(Corrects final paragraph to say shares down 46 pct this year not up)
LONDON, Aug 20 (Reuters) - British luxury bag maker Mulberry said on Monday it would take a 3 million pound ($3.8 million) hit from the administration of House of Fraser earlier this month, adding to the toll it faces from tough conditions in its home market.
Mulberry operates 21 concessions in House of Fraser, the department stores group that was bought from administrators by Sports Direct, the sportswear retailer controlled by tycoon Mike Ashley.
The company, whose bags sell for around 1,000 pounds, said the cost, which reflects debtor balances, fixed assets and potential restructuring, would be an exceptional item in its results for the six months to end-September.

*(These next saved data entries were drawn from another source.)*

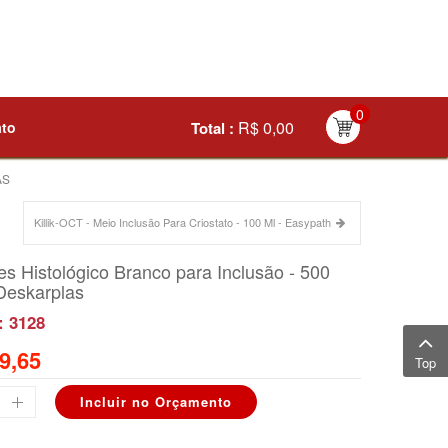
0
R$ 0,00
ato
Total :
AS
Killik-OCT - Meio Inclusão Para Criostato - 100 Ml - Easypath
s Histológico Branco para Inclusão - 500
Deskarplas
: 3128
9,65
Top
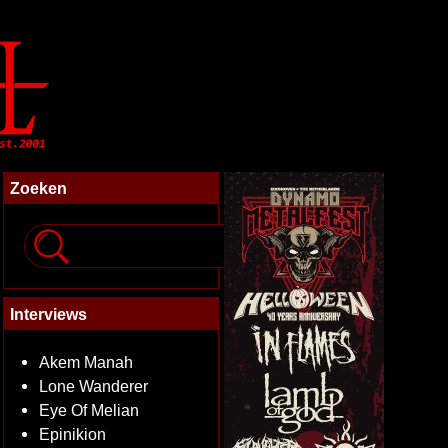
Zoeken
Interviews
Akem Manah
Lone Wanderer
Eye Of Melian
Epinikion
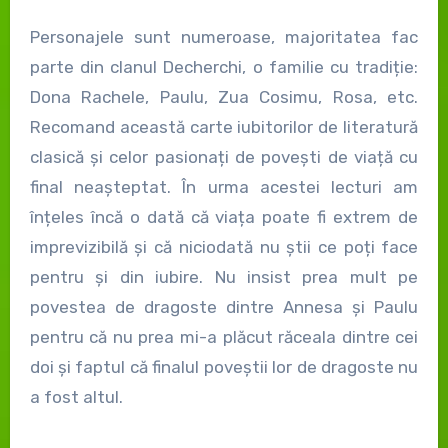
Personajele sunt numeroase, majoritatea fac
parte din clanul Decherchi, o familie cu tradiție:
Dona Rachele, Paulu, Zua Cosimu, Rosa, etc.
Recomand această carte iubitorilor de literatură
clasică și celor pasionați de povești de viață cu
final neașteptat. În urma acestei lecturi am
înțeles încă o dată că viața poate fi extrem de
imprevizibilă și că niciodată nu știi ce poți face
pentru și din iubire. Nu insist prea mult pe
povestea de dragoste dintre Annesa și Paulu
pentru că nu prea mi-a plăcut răceala dintre cei
doi și faptul că finalul poveștii lor de dragoste nu
a fost altul.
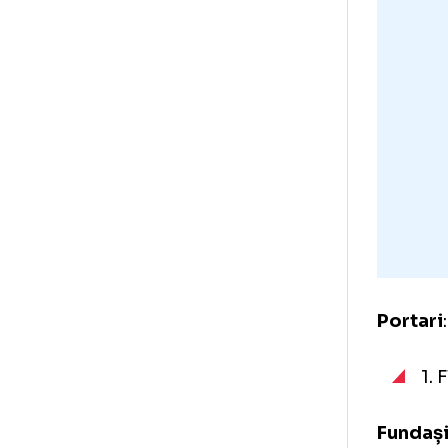
Rad
Ale
de 
Lot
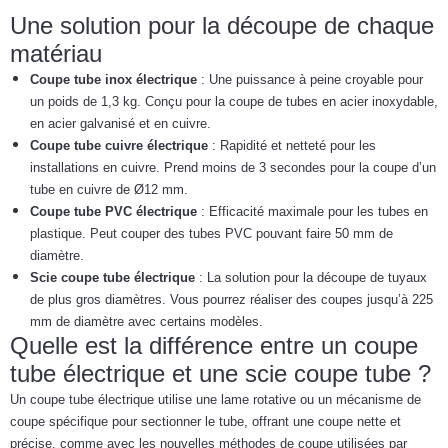
Une solution pour la découpe de chaque
matériau
Coupe tube inox électrique
: Une puissance à peine croyable pour
un poids de 1,3 kg. Conçu pour la coupe de tubes en acier inoxydable,
en acier galvanisé et en cuivre.
Coupe tube cuivre électrique
: Rapidité et netteté pour les
installations en cuivre. Prend moins de 3 secondes pour la coupe d’un
tube en cuivre de Ø12 mm.
Coupe tube PVC électrique
: Efficacité maximale pour les tubes en
plastique. Peut couper des tubes PVC pouvant faire 50 mm de
diamètre.
Scie coupe tube électrique
: La solution pour la découpe de tuyaux
de plus gros diamètres. Vous pourrez réaliser des coupes jusqu’à 225
mm de diamètre avec certains modèles.
Quelle est la différence entre un coupe
tube électrique et une scie coupe tube ?
Un coupe tube électrique utilise une lame rotative ou un mécanisme de
coupe spécifique pour sectionner le tube, offrant une coupe nette et
précise, comme avec les nouvelles méthodes de coupe utilisées par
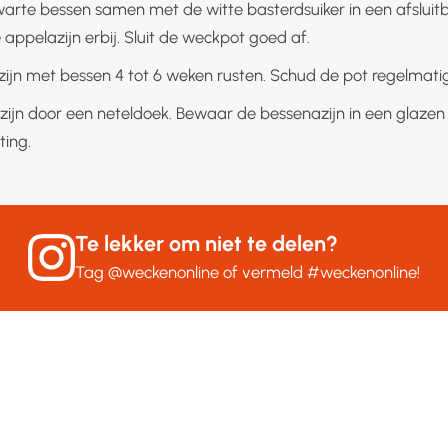
arte bessen samen met de witte basterdsuiker in een afslui
 appelazijn erbij. Sluit de weckpot goed af.
zijn met bessen 4 tot 6 weken rusten. Schud de pot regelmatig
zijn door een neteldoek. Bewaar de bessenazijn in een glazen
ting.
Te lekker om niet te delen?
Tag
@weckenonline
of vermeld
#weckenonline
!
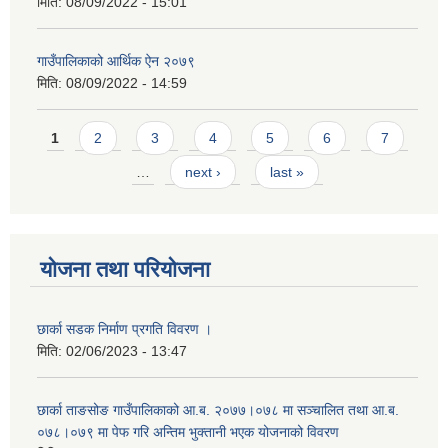
मिति:
08/09/2022 - 15:01
गाउँपालिकाको आर्थिक ऐन २०७९
मिति:
08/09/2022 - 14:59
Pages
1
2
3
4
5
6
7
…
next ›
last »
योजना तथा परियोजना
छार्का सडक निर्माण प्रगति विवरण ।
मिति:
02/06/2023 - 13:47
छार्का ताङसोङ गाउँपालिकाको आ.ब. २०७७।०७८ मा सञ्चालित तथा आ.ब.
०७८।०७९ मा पेफ गरि अन्तिम भुक्तानी भएक योजनाको विवरण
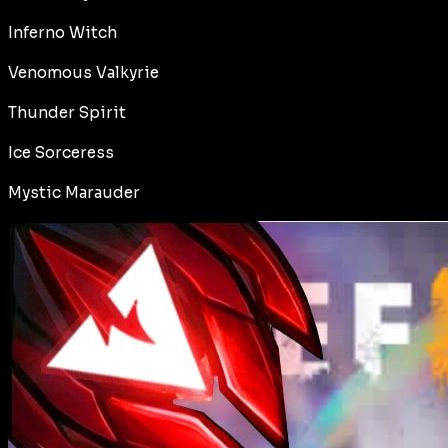
Inferno Witch
Venomous Valkyrie
Thunder Spirit
Ice Sorceress
Mystic Marauder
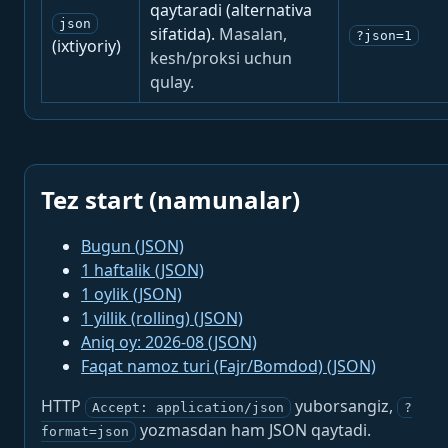
qaytaradi (alternativa
json
sifatida).
Masalan,
?json=1
(ixtiyoriy)
kesh/proksi uchun
qulay.
Tez start (namunalar)
Bugun (JSON)
1 haftalik (JSON)
1 oylik (JSON)
1 yillik (rolling) (JSON)
Aniq oy: 2026-08 (JSON)
Faqat namoz turi (Fajr/Bomdod) (JSON)
HTTP
yuborsangiz,
Accept: application/json
?
yozmasdan ham JSON qaytadi.
format=json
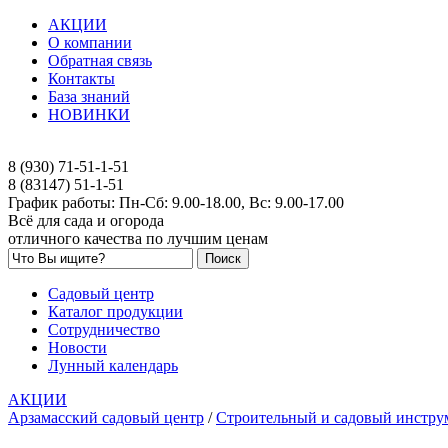
АКЦИИ
О компании
Обратная связь
Контакты
База знаний
НОВИНКИ
8 (930) 71-51-1-51
8 (83147) 51-1-51
График работы: Пн-Сб: 9.00-18.00, Вс: 9.00-17.00
Всё для сада и огорода
отличного качества по лучшим ценам
Садовый центр
Каталог продукции
Сотрудничество
Новости
Лунный календарь
АКЦИИ
Арзамасский садовый центр
/
Строительный и садовый инстру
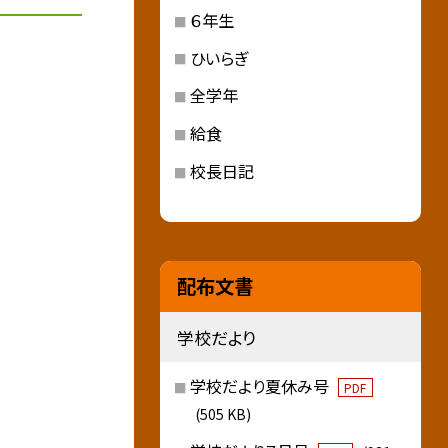
６年生
ひいらぎ
全学年
給食
校長日記
配布文書
学校だより
学校だより夏休み号
PDF
(505 KB)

It said the upheaval at House of Fraser was compounded by deteriorating trading conditions in Britain.
“Since the group reported in June 2018, the UK market has continued to remain challenging and sales in House of Fraser stores have been particularly affected,” it said.
“If these sales trends in the UK continue into the key trading period of the second half of the financial year, the group’s profit for the whole year will be materially reduced.”

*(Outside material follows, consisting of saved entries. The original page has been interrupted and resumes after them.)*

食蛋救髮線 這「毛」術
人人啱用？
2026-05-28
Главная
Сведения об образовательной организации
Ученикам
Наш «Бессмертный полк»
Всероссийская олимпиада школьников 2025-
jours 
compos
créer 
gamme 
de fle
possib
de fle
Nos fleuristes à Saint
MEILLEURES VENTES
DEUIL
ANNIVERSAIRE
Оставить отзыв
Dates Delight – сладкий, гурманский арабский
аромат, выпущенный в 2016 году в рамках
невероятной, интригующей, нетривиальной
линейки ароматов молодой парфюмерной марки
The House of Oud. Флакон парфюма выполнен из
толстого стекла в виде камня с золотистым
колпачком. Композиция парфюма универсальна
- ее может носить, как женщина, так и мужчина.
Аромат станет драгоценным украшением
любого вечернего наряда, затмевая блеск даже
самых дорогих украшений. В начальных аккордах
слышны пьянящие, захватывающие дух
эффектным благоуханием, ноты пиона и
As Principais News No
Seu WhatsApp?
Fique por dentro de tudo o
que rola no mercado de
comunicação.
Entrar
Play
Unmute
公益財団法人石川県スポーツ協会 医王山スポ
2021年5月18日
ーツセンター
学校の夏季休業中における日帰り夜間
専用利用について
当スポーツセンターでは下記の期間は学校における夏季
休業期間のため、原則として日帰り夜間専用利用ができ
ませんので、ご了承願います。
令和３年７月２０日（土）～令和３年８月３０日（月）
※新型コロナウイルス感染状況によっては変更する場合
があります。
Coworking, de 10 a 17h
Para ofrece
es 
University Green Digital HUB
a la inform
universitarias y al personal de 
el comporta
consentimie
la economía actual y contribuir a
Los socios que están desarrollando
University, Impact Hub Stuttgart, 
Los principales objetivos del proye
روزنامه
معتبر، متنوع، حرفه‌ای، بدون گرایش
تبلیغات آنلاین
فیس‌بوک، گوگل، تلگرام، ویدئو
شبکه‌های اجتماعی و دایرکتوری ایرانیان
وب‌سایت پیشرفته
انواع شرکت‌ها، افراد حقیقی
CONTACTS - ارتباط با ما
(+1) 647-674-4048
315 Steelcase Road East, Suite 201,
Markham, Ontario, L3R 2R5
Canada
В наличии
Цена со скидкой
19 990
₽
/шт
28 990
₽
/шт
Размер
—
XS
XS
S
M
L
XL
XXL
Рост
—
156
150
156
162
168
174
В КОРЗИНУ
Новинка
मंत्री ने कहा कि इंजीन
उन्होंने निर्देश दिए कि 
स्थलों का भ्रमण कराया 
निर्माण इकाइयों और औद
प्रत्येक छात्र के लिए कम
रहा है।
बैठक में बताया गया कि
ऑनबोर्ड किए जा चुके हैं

Mulberry said trading in the rest of the world was broadly in line with its expectations and its cash position was strong, supporting its ambition to become a global luxury brand.
Sports Direct bought House of Fraser from its administrators for 90 million pounds after an earlier rescue plan, involving shutting 31 stores, was thwarted after Chinese group C.banner pulled out of a plan to invest.
Media reports have said Sports Direct is only planning to pay suppliers and concession operators for goods sold since it took over the group.